Has the Boston condo market finally peaked?

Maybe things have changed since my time there, but, I think my class started at 600+ and maybe graduated around 300. Not sure if more seats would really be the answer given the historic baked-in attribution ("look to your left, look to your right" and all that).
Plus there's another influx of 100 or so in 9th grade. The attrition is a feature, not a bug, which gets back to my initial point - it's not enough to just let more kids in, you have to prepare them for the grind (I wonder if, along with testing, a "Latin Prep" type program at other BPS schools could work - a 1 to 2 year more intense curriculum that results in a guaranteed seat at an exam school over a specific GPA...)
Yeah, getting pretty off topic. Maybe we need a BPS thread.
Yes! Although this is pretty much just a "Latin Alumni Discuss Latin" thread at this point.
 
Maybe things have changed since my time there, but, I think my class started at 600+ and maybe graduated around 300. Not sure if more seats would really be the answer given the historic baked-in attribution ("look to your left, look to your right" and all that).

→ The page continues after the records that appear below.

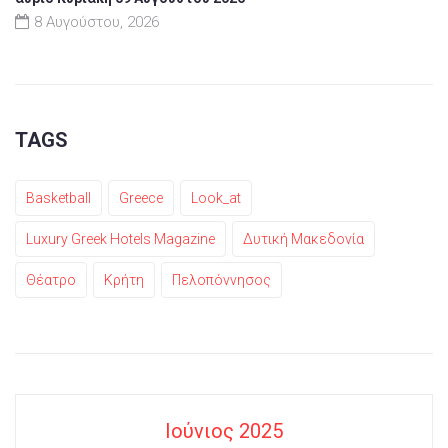
8 Αυγούστου, 2026
TAGS
Basketball
Greece
Look_at
Luxury Greek Hotels Magazine
Δυτική Μακεδονία
Θέατρο
Κρήτη
Πελοπόννησος
Ιούνιος 2025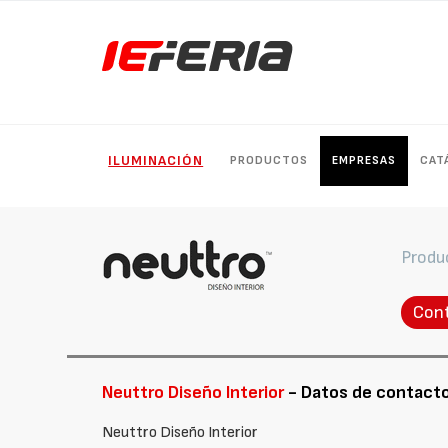
ILUMINACIÓN
PRODUCTOS
EMPRESAS
CAT
Produ
Con
Neuttro Diseño Interior
- Datos de contact
Neuttro Diseño Interior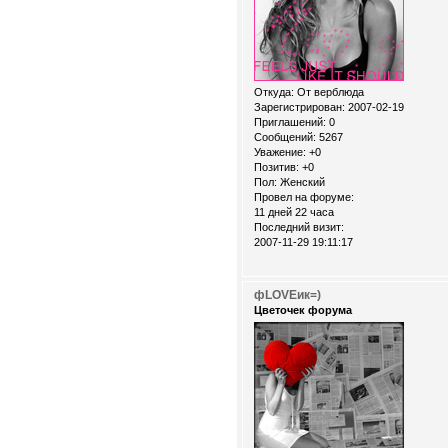
Откуда:
От верблюда
Зарегистрирован
: 2007-02-19
Приглашений:
0
Сообщений:
5267
Уважение:
+0
Позитив:
+0
Пол:
Женский
Провел на форуме:
11 дней 22 часа
Последний визит:
2007-11-29 19:11:17
фLOVEик=)
Цветочек форума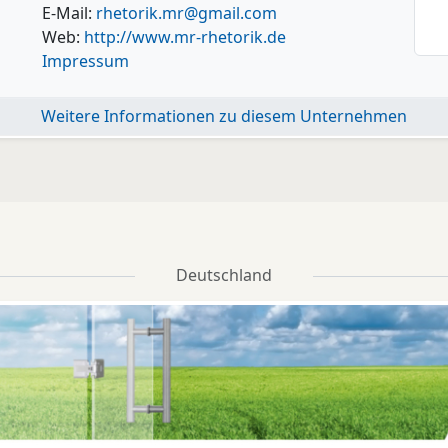
E-Mail:
rhetorik.mr@gmail.com
Web:
http://www.mr-rhetorik.de
Impressum
Weitere Informationen zu diesem Unternehmen
Deutschland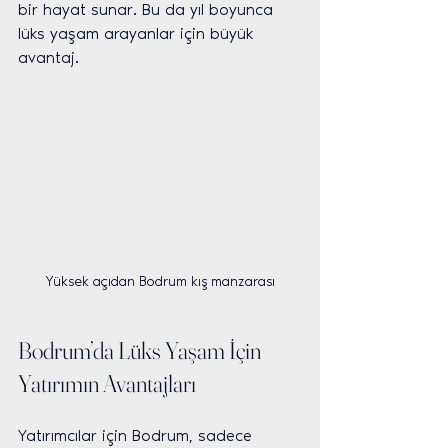
bir hayat sunar. Bu da yıl boyunca 
lüks yaşam arayanlar için büyük 
avantaj.
Yüksek açıdan Bodrum kış manzarası
Bodrum’da Lüks Yaşam İçin 
Yatırımın Avantajları
Yatırımcılar için Bodrum, sadece 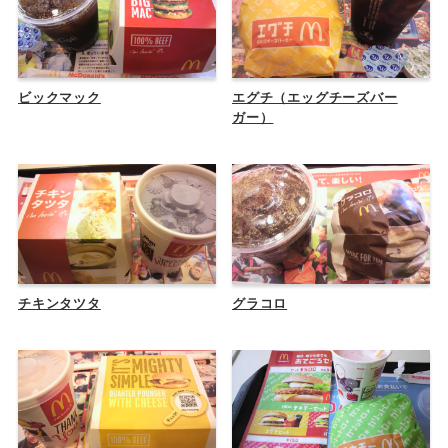
ビックマック
エグチ（エッグチーズバー
ガー）
チキンタツタ
グラコロ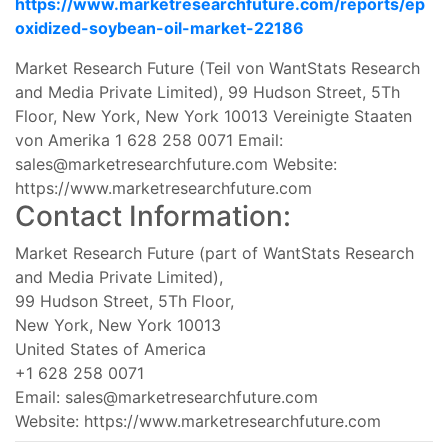
https://www.marketresearchfuture.com/reports/ep
oxidized-soybean-oil-market-22186
Market Research Future (Teil von WantStats Research
and Media Private Limited), 99 Hudson Street, 5Th
Floor, New York, New York 10013 Vereinigte Staaten
von Amerika 1 628 258 0071 Email:
sales@marketresearchfuture.com
Website:
https://www.marketresearchfuture.com
Contact Information:
Market Research Future (part of WantStats Research
and Media Private Limited),
99 Hudson Street, 5Th Floor,
New York, New York 10013
United States of America
+1 628 258 0071
Email:
sales@marketresearchfuture.com
Website: https://www.marketresearchfuture.com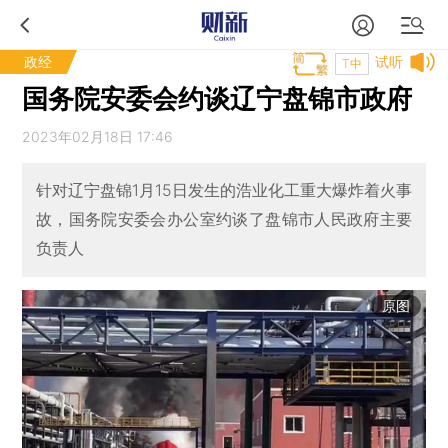
政经
试听
T中
国务院安委会约谈辽宁盘锦市政府
2023年02月18日 17:46
针对辽宁盘锦1月15日发生的浩业化工重大爆炸着火事
故，国务院安委会办公室约谈了盘锦市人民政府主要
负责人
原图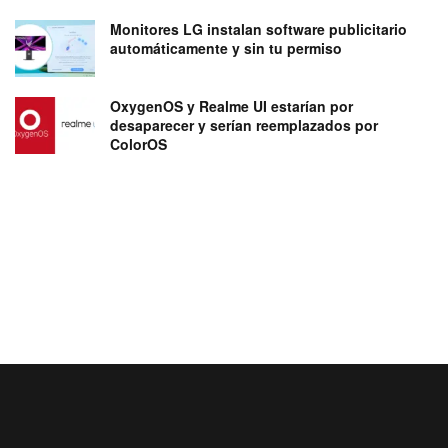
Monitores LG instalan software publicitario
automáticamente y sin tu permiso
OxygenOS y Realme UI estarían por
desaparecer y serían reemplazados por
ColorOS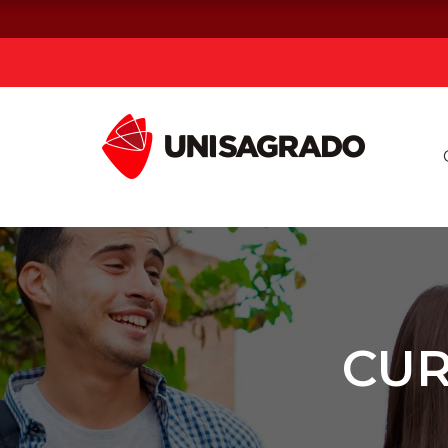
Já sou estuda
Graduação
Pós-graduação e MBA
Curta Duração
CUR
Vestibular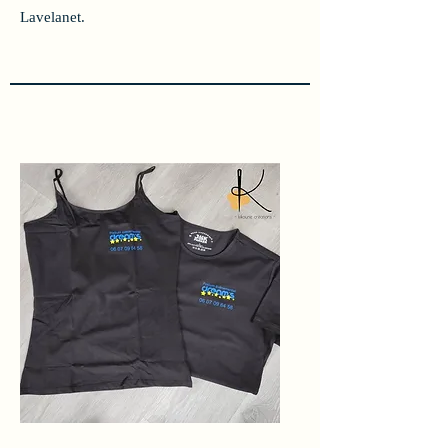
Lavelanet.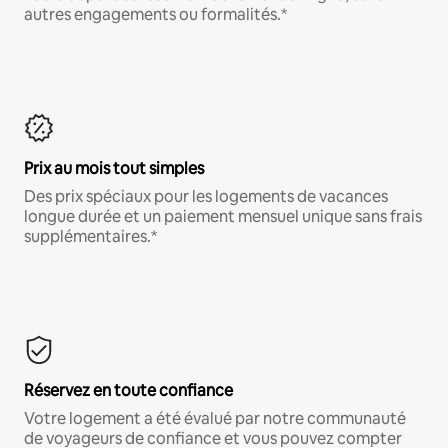
autres engagements ou formalités.*
Prix au mois tout simples
Des prix spéciaux pour les logements de vacances
longue durée et un paiement mensuel unique sans frais
supplémentaires.*
Réservez en toute confiance
Votre logement a été évalué par notre communauté
de voyageurs de confiance et vous pouvez compter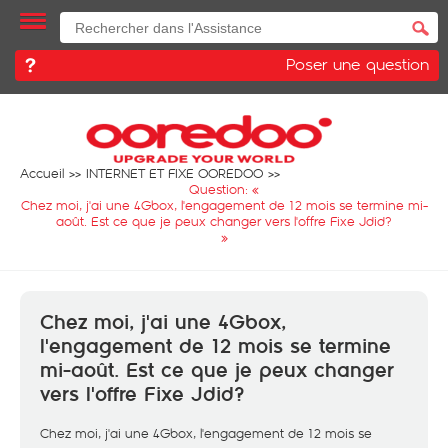
Poser une question
Accueil
INTERNET ET FIXE OOREDOO
Question: «
Chez moi, j'ai une 4Gbox, l'engagement de 12 mois se termine mi-
août. Est ce que je peux changer vers l'offre Fixe Jdid?
»
Chez moi, j'ai une 4Gbox,
l'engagement de 12 mois se termine
mi-août. Est ce que je peux changer
vers l'offre Fixe Jdid?
Chez moi, j'ai une 4Gbox, l'engagement de 12 mois se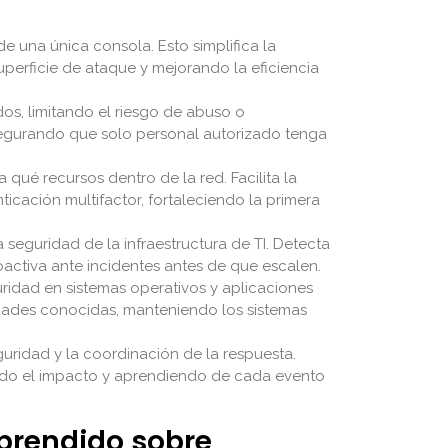
de una única consola. Esto simplifica la
superficie de ataque y mejorando la eficiencia
os, limitando el riesgo de abuso o
asegurando que solo personal autorizado tenga
ué recursos dentro de la red. Facilita la
icación multifactor, fortaleciendo la primera
a seguridad de la infraestructura de TI. Detecta
oactiva ante incidentes antes de que escalen.
uridad en sistemas operativos y aplicaciones
idades conocidas, manteniendo los sistemas
guridad y la coordinación de la respuesta.
zando el impacto y aprendiendo de cada evento
aprendido sobre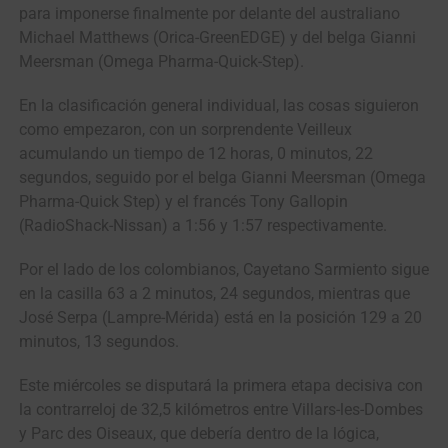
para imponerse finalmente por delante del australiano
Michael Matthews (Orica-GreenEDGE) y del belga Gianni
Meersman (Omega Pharma-Quick-Step).
En la clasificación general individual, las cosas siguieron
como empezaron, con un sorprendente Veilleux
acumulando un tiempo de 12 horas, 0 minutos, 22
segundos, seguido por el belga Gianni Meersman (Omega
Pharma-Quick Step) y el francés Tony Gallopin
(RadioShack-Nissan) a 1:56 y 1:57 respectivamente.
Por el lado de los colombianos, Cayetano Sarmiento sigue
en la casilla 63 a 2 minutos, 24 segundos, mientras que
José Serpa (Lampre-Mérida) está en la posición 129 a 20
minutos, 13 segundos.
Este miércoles se disputará la primera etapa decisiva con
la contrarreloj de 32,5 kilómetros entre Villars-les-Dombes
y Parc des Oiseaux, que debería dentro de la lógica,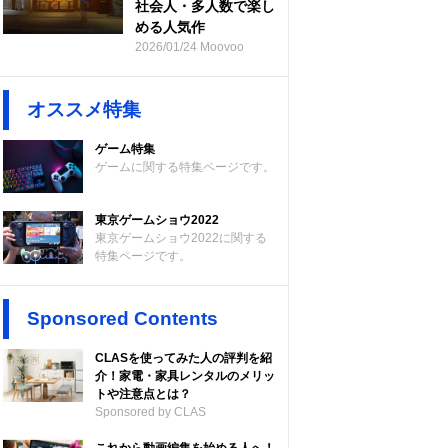
社会人・多人数で楽し
める人気作
2026/01/24 Moovoo
オススメ特集
ゲーム特集
ゲームに関する特集ページです。
東京ゲームショウ2022
東京ゲームショウ2022に関する
特集ページです。
Sponsored Contents
CLASを使ってみた人の評判を紹
介！家電・家具レンタルのメリッ
トや注意点とは？
Sponsored by CLAS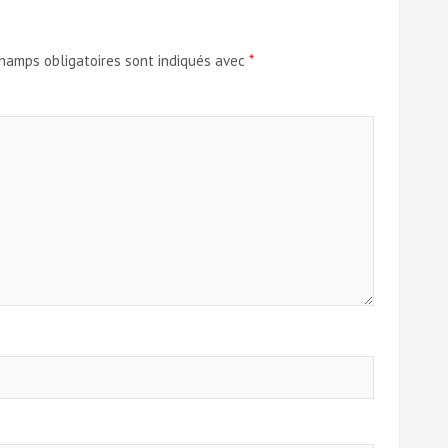
hamps obligatoires sont indiqués avec
*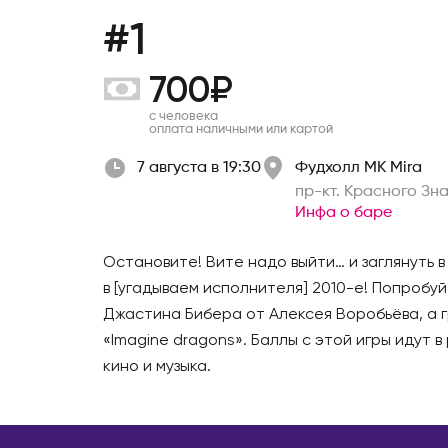
Ухта
Кострома
#1
Хабаровс
Котлас
Чайковск
700₽
Краснодар
Чебокса
Красноярск
с человека
оплата наличными или картой
Челябинс
Лесосибирск
Чехов
7 августа в 19:30
Фудхолл МК Mira
Луховицы
пр-кт. Красного Зна
Шахты
Магадан
Инфа о баре
Шерегеш
Междуреченск
Энгельс
Моздок
Остановите! Вите надо выйти… и заглянуть в
Южно-Са
Москва
в [угадываем исполнителя] 2010-е! Попробу
Якутск
Джастина Бибера от Алексея Воробьёва, а г
Мурманск
«Imagine dragons». Баллы с этой игры идут 
Ярослав
Набережные Челны
кино и музыка.
Находка
АВСТРА
Нефтекамск
Брисбен
Нижнекамск
Мельбур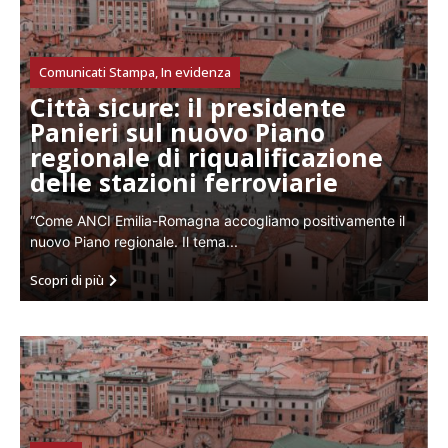
Comunicati Stampa
,
In evidenza
Città sicure: il presidente
Panieri sul nuovo Piano
regionale di riqualificazione
delle stazioni ferroviarie
“Come ANCI Emilia-Romagna accogliamo positivamente il
nuovo Piano regionale. Il tema...
Scopri di più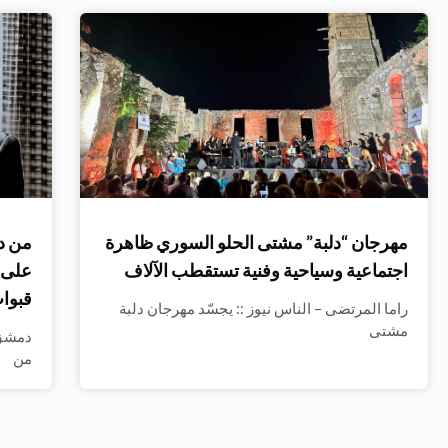
مهرجان “دلبة” مشتى الحلو السوري ظاهرة
من د
اجتماعية وسياحية وفنية تستقطب الآلاف
على ا
قبوات
راما المرتضى – الناس نيوز :: يجسّد مهرجان دلبة
مشتى
دمشق 
من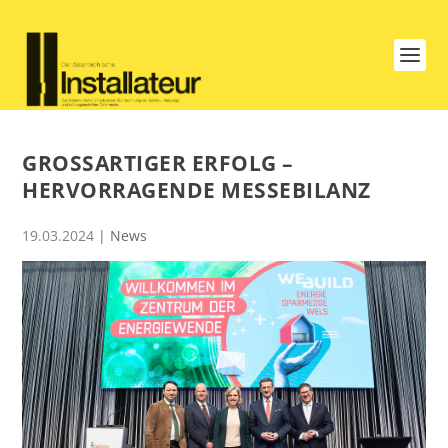
GROSSARTIGER ERFOLG – H
ERVORRAGENDE MESSEBILANZ
19.03.2024
|
News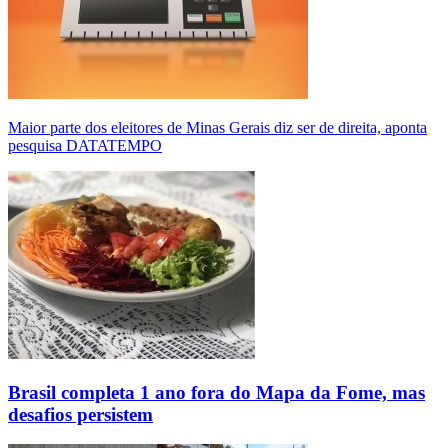
Maior parte dos eleitores de Minas Gerais diz ser de direita, aponta
pesquisa DATATEMPO
Brasil completa 1 ano fora do Mapa da Fome, mas
desafios persistem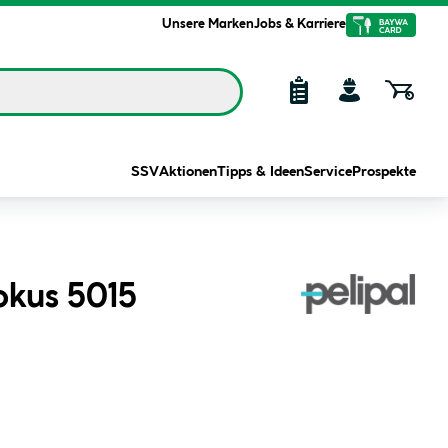
Unsere Marken
Jobs & Karriere
SSV
Aktionen
Tipps & Ideen
Service
Prospekte
okus 5015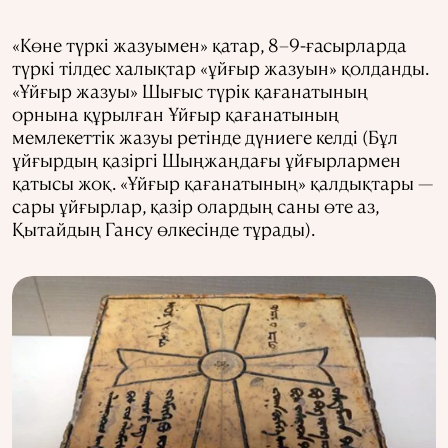
«Көне түркі жазуымен» қатар, 8–9-ғасырларда
түркі тілдес халықтар «ұйғыр жазуын» қолданды.
«Ұйғыр жазуы» Шығыс түрік қағанатының
орнына құрылған Ұйғыр қағанатының
мемлекеттік жазуы ретінде дүниеге келді (Бұл
ұйғырдың қазіргі Шыңжаңдағы ұйғырлармен
қатысы жоқ. «Ұйғыр қағанатының» қалдықтары —
сары ұйғырлар, қазір олардың саны өте аз,
Қытайдың Гансу өлкесінде тұрады).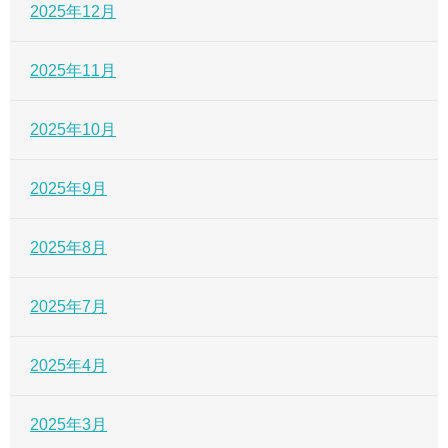
2025年12月
2025年11月
2025年10月
2025年9月
2025年8月
2025年7月
2025年4月
2025年3月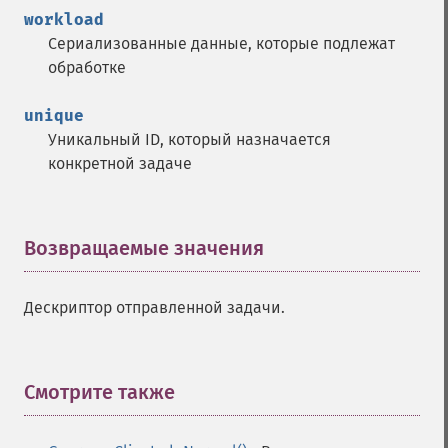
workload
Сериализованные данные, которые подлежат
обработке
unique
Уникальный ID, который назначается
конкретной задаче
Возвращаемые значения
¶
Дескриптор отправленной задачи.
Смотрите также
¶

Yes, that's definitely changed (my understanding is that the dropout rate started coming under fire in the "no child left behind" era). Here's the current data for student enrollment:

Enrollment Data (2019-20) - Boston Latin School (00350560) (mass.edu)
^Hopefully that's real and up-to-date. If it is, then the class size per grade is pretty consistent over all 6 years.

And besides, even if the school bled off 50% of each new entering class, you'd still wind up with more graduating if you start with more 7th graders. Unless you'd argue that 700+ or 800+ would still have turned into 300 by grade 12. Possible, but I personally think it's unlikely.